The main body of the case is constructed from black-painted steel which doesn’t give it the most elegant appearance but does feel solid in construction. Despite the extensive use of steel, the case retains a reasonably low weight thanks to its small size.
On the front of the case there is a gray plastic bezel which looks like its supposed to add some flair to the design. Although it may look quite pretty when compared to some of In Win’s other cases, it’s far from a looker when compared to other cases from the likes of Lian Li. One upside of the front bezel is the huge amount of mesh which should allow a decent level of airflow through the chassis.
It was nice to find a USB3.0 connector on the front panel although this still requires a cable to be plugged into the rear of the computer.
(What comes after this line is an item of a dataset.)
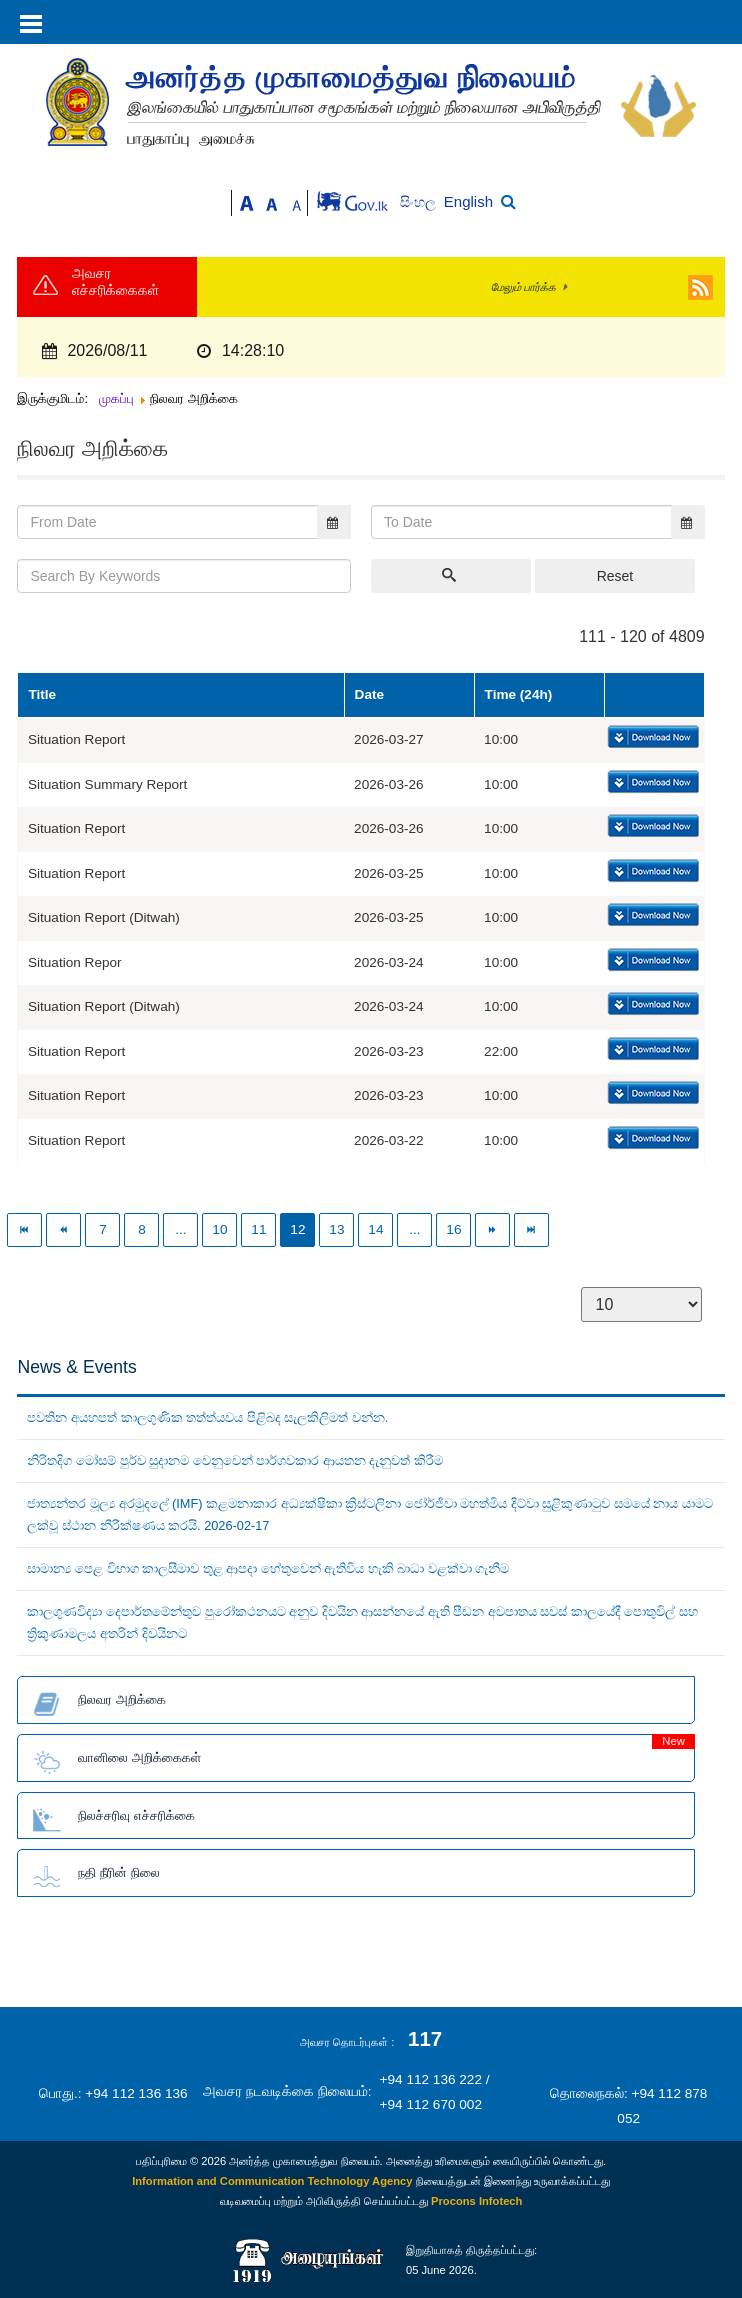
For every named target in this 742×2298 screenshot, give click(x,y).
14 (375, 1229)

There are also two USB2.0 connectors and microphone and headphone jacks. The power button is located just below the front-panel connections. This, along with the large In Win logo, are illuminated blue when the system is powered on.
The side panel of the case is populated by a vast expanse of mesh which contains mountings for four 120mm fans. On the top of the case there is a 140mm exhaust fan which can be swapped out for a 120mm fan if desired. Rather than having a 120mm rear fan like larger cases, the Dragon Slayer only has room for a 92mm fan. Thankfully the 140mm roof exhaust means you can still fit a factory filled water-cooler like the Coolit ECO if desired.
Upon opening the case, we were pleasantly surprised. Despite the compact nature of the case, there is a huge amount of room to work with as a result of only having one optical drive bay and three hard drive bays (plus an extra mounting for an SSD). This means there should be more than enough room for an ATI 5870.
Additionally, the lack of any hard drives obstructing the front intake fan means there is no obstruction to airflow and the air isn’t warmed up by passing over the hard drives. The front and top fans are identical 140mm models and the rear exhaust fan is a 92mm model . At the front of the case there is also a small 80mm fan which cools the hard drives.
In the motherboard tray, In Win have cut out a slot to facilitate the installation of a CPU cooler that should be appropriately sized and positioned for most motherboards. There are also a couple of slots for cable routing which will really help us achieve a tidy build. The entire inside of the case is painted black which is something that is nice to see on a relatively cheap case such as this.